*** SUPPLIED ENTRIES ***

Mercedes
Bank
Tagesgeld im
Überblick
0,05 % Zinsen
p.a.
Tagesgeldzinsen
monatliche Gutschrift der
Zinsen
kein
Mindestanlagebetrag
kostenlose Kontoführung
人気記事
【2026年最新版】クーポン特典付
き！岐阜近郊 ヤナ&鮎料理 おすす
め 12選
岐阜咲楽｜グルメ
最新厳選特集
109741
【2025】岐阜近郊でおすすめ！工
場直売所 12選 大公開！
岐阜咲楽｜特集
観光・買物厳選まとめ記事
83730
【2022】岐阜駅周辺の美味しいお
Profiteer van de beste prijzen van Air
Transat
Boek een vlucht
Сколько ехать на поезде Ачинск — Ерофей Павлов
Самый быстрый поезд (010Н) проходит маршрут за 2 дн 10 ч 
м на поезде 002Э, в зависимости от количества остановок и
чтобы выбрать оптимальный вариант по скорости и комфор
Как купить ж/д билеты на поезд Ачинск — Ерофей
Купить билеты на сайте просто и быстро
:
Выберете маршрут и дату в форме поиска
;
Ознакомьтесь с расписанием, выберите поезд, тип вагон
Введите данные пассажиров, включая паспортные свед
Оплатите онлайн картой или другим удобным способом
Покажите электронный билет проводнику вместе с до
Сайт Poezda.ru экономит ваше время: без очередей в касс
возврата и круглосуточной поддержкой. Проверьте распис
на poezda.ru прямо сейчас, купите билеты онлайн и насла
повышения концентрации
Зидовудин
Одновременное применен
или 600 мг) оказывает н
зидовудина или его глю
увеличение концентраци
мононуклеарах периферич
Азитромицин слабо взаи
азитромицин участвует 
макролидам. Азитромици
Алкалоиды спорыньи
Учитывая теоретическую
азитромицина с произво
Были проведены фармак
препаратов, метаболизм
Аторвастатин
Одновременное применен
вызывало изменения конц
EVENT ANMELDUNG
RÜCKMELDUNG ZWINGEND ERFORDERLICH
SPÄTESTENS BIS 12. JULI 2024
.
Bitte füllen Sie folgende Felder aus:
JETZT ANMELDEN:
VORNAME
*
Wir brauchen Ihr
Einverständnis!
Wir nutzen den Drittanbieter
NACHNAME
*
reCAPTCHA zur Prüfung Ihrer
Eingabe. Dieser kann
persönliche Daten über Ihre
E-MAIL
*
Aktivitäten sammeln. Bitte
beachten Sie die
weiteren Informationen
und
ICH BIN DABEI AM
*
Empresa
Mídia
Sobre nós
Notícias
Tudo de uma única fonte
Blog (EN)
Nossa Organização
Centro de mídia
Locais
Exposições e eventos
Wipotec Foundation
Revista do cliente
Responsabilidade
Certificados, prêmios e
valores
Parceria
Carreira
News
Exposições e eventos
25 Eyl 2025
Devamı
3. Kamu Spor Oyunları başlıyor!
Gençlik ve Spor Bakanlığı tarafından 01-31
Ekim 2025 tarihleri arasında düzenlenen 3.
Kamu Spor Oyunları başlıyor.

***
*** SUPPLIED ENTRIES ***

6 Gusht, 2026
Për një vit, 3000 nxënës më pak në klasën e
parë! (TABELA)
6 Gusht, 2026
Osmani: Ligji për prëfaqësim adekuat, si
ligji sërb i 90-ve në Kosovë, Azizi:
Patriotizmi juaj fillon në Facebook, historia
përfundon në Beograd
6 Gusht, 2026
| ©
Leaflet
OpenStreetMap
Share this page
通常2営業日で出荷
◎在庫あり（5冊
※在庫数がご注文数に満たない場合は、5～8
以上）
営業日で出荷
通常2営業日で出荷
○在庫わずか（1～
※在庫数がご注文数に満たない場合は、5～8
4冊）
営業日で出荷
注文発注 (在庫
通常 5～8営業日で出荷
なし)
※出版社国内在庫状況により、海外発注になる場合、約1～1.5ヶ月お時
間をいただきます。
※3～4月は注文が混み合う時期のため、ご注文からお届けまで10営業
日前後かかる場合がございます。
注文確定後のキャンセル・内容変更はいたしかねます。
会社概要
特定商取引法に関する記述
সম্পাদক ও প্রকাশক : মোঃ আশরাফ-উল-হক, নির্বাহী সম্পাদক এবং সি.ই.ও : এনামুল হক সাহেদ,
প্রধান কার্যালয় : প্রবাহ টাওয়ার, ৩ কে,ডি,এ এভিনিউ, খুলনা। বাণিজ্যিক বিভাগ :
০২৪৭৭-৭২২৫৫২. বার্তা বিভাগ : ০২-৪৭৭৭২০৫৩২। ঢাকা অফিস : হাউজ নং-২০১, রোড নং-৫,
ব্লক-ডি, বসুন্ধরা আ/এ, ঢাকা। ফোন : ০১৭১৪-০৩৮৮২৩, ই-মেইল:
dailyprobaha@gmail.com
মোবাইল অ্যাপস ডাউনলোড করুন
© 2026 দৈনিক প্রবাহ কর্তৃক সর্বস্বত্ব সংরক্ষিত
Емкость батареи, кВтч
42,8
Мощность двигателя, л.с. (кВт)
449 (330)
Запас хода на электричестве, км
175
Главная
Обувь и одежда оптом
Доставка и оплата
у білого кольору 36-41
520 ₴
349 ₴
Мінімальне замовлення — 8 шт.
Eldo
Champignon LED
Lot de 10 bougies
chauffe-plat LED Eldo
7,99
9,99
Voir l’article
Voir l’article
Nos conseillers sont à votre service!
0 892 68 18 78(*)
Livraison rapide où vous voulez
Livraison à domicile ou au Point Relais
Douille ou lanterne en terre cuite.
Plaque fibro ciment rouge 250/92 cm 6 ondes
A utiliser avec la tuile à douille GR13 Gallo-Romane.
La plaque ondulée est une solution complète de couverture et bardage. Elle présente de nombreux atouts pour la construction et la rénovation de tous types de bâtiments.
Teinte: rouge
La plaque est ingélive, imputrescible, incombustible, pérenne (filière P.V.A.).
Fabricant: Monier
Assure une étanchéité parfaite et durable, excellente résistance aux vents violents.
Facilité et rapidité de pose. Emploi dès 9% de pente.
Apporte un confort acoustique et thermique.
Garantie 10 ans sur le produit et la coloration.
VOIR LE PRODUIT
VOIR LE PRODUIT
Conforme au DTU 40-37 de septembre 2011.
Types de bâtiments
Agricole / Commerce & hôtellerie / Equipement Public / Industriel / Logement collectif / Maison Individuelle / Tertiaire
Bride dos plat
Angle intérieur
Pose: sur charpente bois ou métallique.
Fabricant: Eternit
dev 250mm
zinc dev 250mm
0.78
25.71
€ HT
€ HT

***
*** SUPPLIED ENTRIES ***

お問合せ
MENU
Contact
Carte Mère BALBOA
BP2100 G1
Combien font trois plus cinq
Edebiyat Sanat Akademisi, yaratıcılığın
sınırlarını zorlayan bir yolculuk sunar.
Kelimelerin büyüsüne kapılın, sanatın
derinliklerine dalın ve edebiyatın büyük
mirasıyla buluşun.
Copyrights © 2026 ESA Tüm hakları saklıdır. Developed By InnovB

***

Among the entries above, the line containing "mirasıyla buluşun.", the line containing "Copyrights © 2026", and all lines between them are to be restated word for word; nothing else belongs in the reply.

WRITTEN ANSWER >>
mirasıyla buluşun.
Copyrights © 2026 ESA Tüm hakları saklıdır. Developed By InnovB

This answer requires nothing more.